You can see what these functors are explicitly. Let me write $_R R_{\mathbb Z}$ for "$R$ as a left module" and $_{\mathbb Z} R _R$ for "$R$ as a right module". The $\operatorname{Forget}$ functor is (isomorphic to) the functor $\operatorname{Hom}_R({_R R_{\mathbb Z}},-)$ — this description makes it clearly continuous, and its left adjoint is $\operatorname{Free} \cong {_R R_{\mathbb Z}} \otimes_\mathbb Z (-)$. But we also have $\operatorname{Forget} \cong {_{\mathbb Z} R _R}\otimes_R (-)$, whence its right adjoint is $\operatorname{Cofree} \cong \operatorname{Hom}_{\mathbb Z}({_{\mathbb Z} R _R},-)$.

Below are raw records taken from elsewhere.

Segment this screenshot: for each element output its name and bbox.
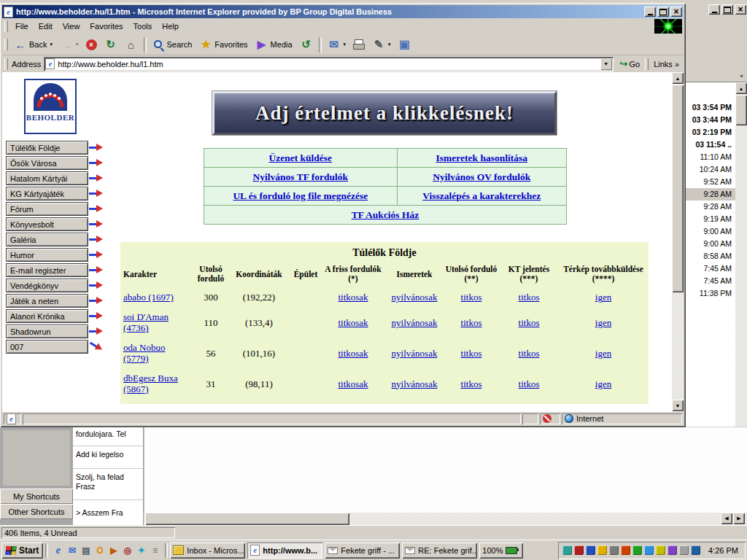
address-value[interactable]: http://www.beholder.hu/l1.htm	[58, 60, 597, 69]
page-link-visszal-p-s-a-karakterekhez[interactable]: Visszalépés a karakterekhez	[422, 190, 541, 201]
sidebar-button[interactable]: 007	[6, 340, 88, 354]
page-link-nyilv-nos-ov-fordul-k[interactable]: Nyilvános OV fordulók	[433, 171, 530, 182]
rebar-grip[interactable]	[4, 58, 8, 70]
notes-icon[interactable]: ≡	[149, 544, 161, 556]
discuss-button[interactable]: ▣	[395, 36, 415, 54]
page-link-tf-aukci-s-h-z[interactable]: TF Aukciós Ház	[352, 209, 419, 220]
dropdown-arrow-icon[interactable]: ▾	[76, 42, 79, 47]
links-chevron-icon[interactable]: »	[675, 60, 679, 69]
rebar-grip[interactable]	[4, 20, 8, 32]
sidebar-item-007[interactable]: 007	[6, 339, 115, 354]
maximize-icon[interactable]	[721, 4, 733, 15]
stop-button[interactable]: ×	[82, 36, 101, 54]
sidebar-item-j-t-k-a-neten[interactable]: Játék a neten	[6, 293, 115, 308]
forward-button[interactable]: →▾	[56, 36, 82, 54]
dropdown-arrow-icon[interactable]: ▾	[344, 42, 347, 47]
table-link[interactable]: titkosak	[338, 378, 368, 389]
sidebar-button[interactable]: Shadowrun	[6, 324, 88, 338]
email-row[interactable]: 9:28 AM	[686, 188, 735, 201]
go-button[interactable]: ↪ Go	[616, 57, 645, 71]
sidebar-item-kg-k-rtyaj-t-k[interactable]: KG Kártyajáték	[6, 186, 115, 201]
email-row[interactable]: 9:00 AM	[686, 225, 735, 238]
scroll-up-icon[interactable]: ▲	[735, 82, 747, 94]
sidebar-item-f-rum[interactable]: Fórum	[6, 201, 115, 217]
refresh-button[interactable]: ↻	[101, 36, 121, 54]
table-link[interactable]: nyilvánosak	[392, 317, 438, 328]
tray-icon-12[interactable]	[691, 545, 700, 555]
sidebar-item-shadowrun[interactable]: Shadowrun	[6, 324, 115, 339]
address-dropdown-icon[interactable]: ▼	[600, 58, 612, 70]
sidebar-item-k-nyvesbolt[interactable]: Könyvesbolt	[6, 217, 115, 232]
sidebar-item-gal-ria[interactable]: Galéria	[6, 232, 115, 247]
outlook-express-icon[interactable]: ✉	[66, 544, 78, 556]
email-row[interactable]: 9:52 AM	[686, 176, 735, 188]
email-row[interactable]: 03 11:54 ..	[686, 139, 735, 151]
email-row[interactable]: 7:45 AM	[686, 262, 735, 275]
shortcut-button-other-shortcuts[interactable]: Other Shortcuts	[0, 504, 73, 519]
maximize-icon[interactable]	[657, 7, 669, 17]
show-desktop-icon[interactable]: ▤	[80, 544, 92, 556]
table-link[interactable]: titkos	[519, 317, 540, 328]
msn-icon[interactable]: ✦	[135, 544, 147, 556]
email-row[interactable]: 10:24 AM	[686, 163, 735, 176]
table-link[interactable]: oda Nobuo (5779)	[123, 342, 165, 364]
outlook-column-header[interactable]: ▼	[686, 70, 747, 82]
tray-icon-3[interactable]	[586, 545, 595, 555]
sidebar-button[interactable]: Hatalom Kártyái	[6, 171, 88, 185]
edit-button[interactable]: ✎▾	[368, 36, 395, 54]
tray-icon-5[interactable]	[609, 545, 619, 555]
table-link[interactable]: titkosak	[338, 348, 368, 359]
table-link[interactable]: titkos	[519, 292, 540, 303]
table-link[interactable]: nyilvánosak	[392, 348, 438, 359]
page-link-zenet-k-ld-se[interactable]: Üzenet küldése	[268, 152, 332, 163]
favorites-button[interactable]: ★Favorites	[196, 36, 251, 54]
menu-tools[interactable]: Tools	[128, 20, 158, 33]
rebar-grip[interactable]	[4, 39, 8, 50]
dropdown-arrow-icon[interactable]: ▾	[50, 42, 53, 47]
table-link[interactable]: titkos	[519, 378, 540, 389]
ad-banner[interactable]: Adj értelmet a klikkelésnek!	[212, 91, 557, 135]
table-link[interactable]: dbEgesz Buxa (5867)	[123, 373, 178, 394]
table-link[interactable]: igen	[595, 348, 611, 359]
scrollbar-thumb[interactable]	[145, 513, 349, 525]
sidebar-item-alanori-kr-nika[interactable]: Alanori Krónika	[6, 308, 115, 324]
sidebar-button[interactable]: Játék a neten	[6, 294, 88, 308]
table-link[interactable]: titkos	[461, 348, 482, 359]
sidebar-item-humor[interactable]: Humor	[6, 247, 115, 262]
task-button-http-www-b[interactable]: http://www.b...	[247, 542, 322, 559]
scrollbar-thumb[interactable]	[735, 95, 747, 125]
sidebar-item-vend-gk-nyv[interactable]: Vendégkönyv	[6, 278, 115, 293]
home-button[interactable]: ⌂	[121, 36, 142, 54]
page-link-nyilv-nos-tf-fordul-k[interactable]: Nyilvános TF fordulók	[253, 171, 349, 182]
tray-icon-6[interactable]	[621, 545, 630, 555]
table-link[interactable]: titkos	[461, 378, 482, 389]
table-link[interactable]: nyilvánosak	[392, 292, 438, 303]
email-row[interactable]: 03 2:19 PM	[686, 126, 735, 139]
scroll-down-icon[interactable]: ▼	[672, 400, 684, 411]
task-button-fekete-griff[interactable]: Fekete griff - ...	[325, 542, 400, 559]
search-button[interactable]: Search	[149, 36, 196, 54]
dropdown-arrow-icon[interactable]: ▾	[388, 42, 391, 47]
sidebar-item-s-k-v-rosa[interactable]: Ősök Városa	[6, 155, 115, 171]
sidebar-button[interactable]: E-mail regiszter	[6, 263, 88, 277]
history-button[interactable]: ↺	[296, 36, 317, 54]
email-row[interactable]: 9:28 AM	[686, 201, 735, 213]
sidebar-button[interactable]: Könyvesbolt	[6, 217, 88, 231]
scroll-left-icon[interactable]: ◀	[721, 513, 732, 524]
page-link-ismeretek-hasonl-t-sa[interactable]: Ismeretek hasonlítása	[436, 152, 527, 163]
sidebar-button[interactable]: Túlélők Földje	[6, 141, 88, 155]
email-row[interactable]: 11:10 AM	[686, 151, 735, 163]
table-link[interactable]: titkos	[461, 292, 482, 303]
tray-icon-2[interactable]	[574, 545, 584, 555]
sidebar-button[interactable]: Fórum	[6, 202, 88, 216]
start-button[interactable]: Start	[1, 542, 43, 559]
page-vertical-scrollbar[interactable]: ▲ ▼	[672, 72, 684, 411]
table-link[interactable]: nyilvánosak	[392, 378, 438, 389]
sidebar-button[interactable]: Galéria	[6, 233, 88, 246]
minimize-icon[interactable]	[708, 4, 720, 15]
tray-icon-9[interactable]	[656, 545, 665, 555]
sidebar-button[interactable]: Vendégkönyv	[6, 279, 88, 292]
email-row[interactable]: 03 3:44 PM	[686, 114, 735, 126]
table-link[interactable]: titkosak	[338, 317, 368, 328]
table-link[interactable]: igen	[595, 317, 611, 328]
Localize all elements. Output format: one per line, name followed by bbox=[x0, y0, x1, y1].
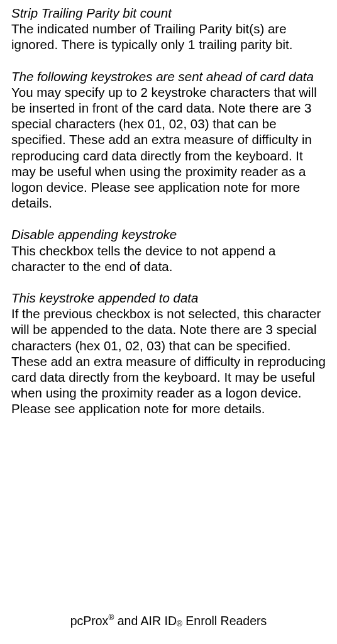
footer-mid: and AIR ID bbox=[114, 613, 177, 627]
heading-strip-trailing: Strip Trailing Parity bit count bbox=[11, 5, 326, 21]
section-strip-trailing: Strip Trailing Parity bit count The indi… bbox=[11, 5, 326, 53]
body-keystrokes-ahead: You may specify up to 2 keystroke charac… bbox=[11, 84, 326, 211]
body-keystroke-appended: If the previous checkbox is not selected… bbox=[11, 306, 326, 416]
section-disable-appending: Disable appending keystroke This checkbo… bbox=[11, 226, 326, 274]
footer-text: pcProx® and AIR ID® Enroll Readers bbox=[0, 613, 337, 630]
body-disable-appending: This checkbox tells the device to not ap… bbox=[11, 243, 326, 274]
heading-disable-appending: Disable appending keystroke bbox=[11, 226, 326, 242]
footer-prefix: pcProx bbox=[70, 613, 109, 627]
registered-icon: ® bbox=[108, 613, 114, 622]
section-keystroke-appended: This keystroke appended to data If the p… bbox=[11, 290, 326, 417]
section-keystrokes-ahead: The following keystrokes are sent ahead … bbox=[11, 69, 326, 211]
heading-keystroke-appended: This keystroke appended to data bbox=[11, 290, 326, 306]
footer-suffix: Enroll Readers bbox=[182, 613, 267, 627]
registered-icon: ® bbox=[177, 619, 182, 628]
body-strip-trailing: The indicated number of Trailing Parity … bbox=[11, 21, 326, 52]
heading-keystrokes-ahead: The following keystrokes are sent ahead … bbox=[11, 69, 326, 84]
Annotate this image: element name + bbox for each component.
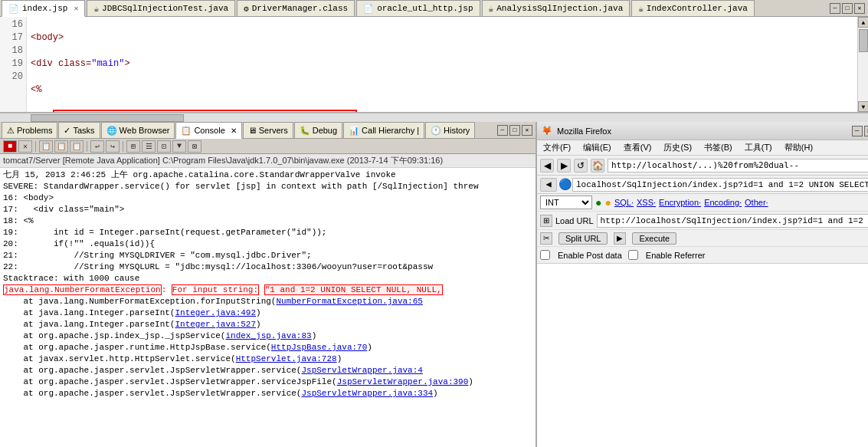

I feel like I have some positive amount of experience with free modules. (I would say, given the above, that the correct definition of "free module" is "object in the essential image of $\operatorname{Free}$", although what's actually used is "object of the form $\operatorname{Free}(\mathbb Z^{\oplus \kappa})$ for some cardinal $\kappa$.) But I hardly ever come across the essential image of $\operatorname{Cofree}$, or indeed the cofree functor at all. (Again, maybe the "standard" definition of "cofree module" is "module isomorphic to $\operatorname{Cofree}((\mathbb Q/\mathbb Z)^{\times \kappa})$," or something.) The functors are not the same: when $ R = \mathbb Z/2$, then $\operatorname{Free}(\mathbb Z) = \mathbb Z/2$, whereas $\operatorname{Cofree}(\mathbb Z) = 0$. If you would rather replace $\mathbb Z$ by a field throughout, then they are still not the same when $R$ is infinite-dimensional (for example).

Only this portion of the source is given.